Quel artisan est cité nommément dans les sources fournies?
ICI cite Amandine Paillasse, marqueteuse de bois et de paille, basée à Montreuil-Poulay.
Pourquoi Mayenne est-elle associée à Monaco dans cet événement?
Selon ICI, le prince Albert II a des liens historiques avec la ville de Mayenne, car il est historiquement duc de Mayenne.
Le prince Albert II doit-il rencontrer les exposants?

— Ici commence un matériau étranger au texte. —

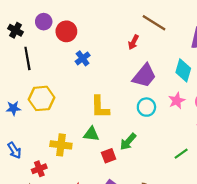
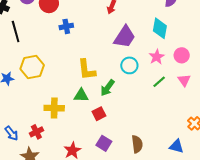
blue cross: (83, 58) -> (66, 26), turned 32
green arrow: (128, 142) -> (107, 88), moved
blue arrow: (14, 150) -> (11, 133), moved
green line: (181, 154) -> (159, 82), moved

Selon ICI, il est indiqué que le prince ferait un tour des stands et qu’un dîner avec lui est évoqué.
Questions fréquentes
- Qu’est-ce que les Rencontres des sites Grimaldi à Monaco ?
- Selon ICI, c’est un événement organisé à Monaco réunissant des territoires partenaires liés à l’histoire des Grimaldi, avec des stands et des échanges autour des savoir-faire et du patrimoine.
- Quand la délégation mayennaise doit-elle se rendre à Monaco ?
- Selon ICI, la participation est prévue en juin 2026, lors de la septième édition des Rencontres des sites Grimaldi.
- Quel artisan est cité nommément dans les sources disponibles ?
- ICI cite Amandine Paillasse, marqueteuse de bois et de paille, installée à Montreuil-Poulay depuis avril 2024.
- Pourquoi Mayenne est-elle invitée dans ce cadre monégasque ?
- Selon ICI, le prince Albert II a des liens historiques avec la ville de Mayenne, puisqu’il est historiquement duc de Mayenne.
À retenir
- Des artisans d’art de Mayenne ont été sélectionnés pour les Rencontres des sites Grimaldi à Monaco en juin 2026, selon ICI.
- L’événement est présenté comme la septième édition, selon ICI.
- Amandine Paillasse, marqueteuse de bois et de paille, fait partie des sélectionnés cités par ICI.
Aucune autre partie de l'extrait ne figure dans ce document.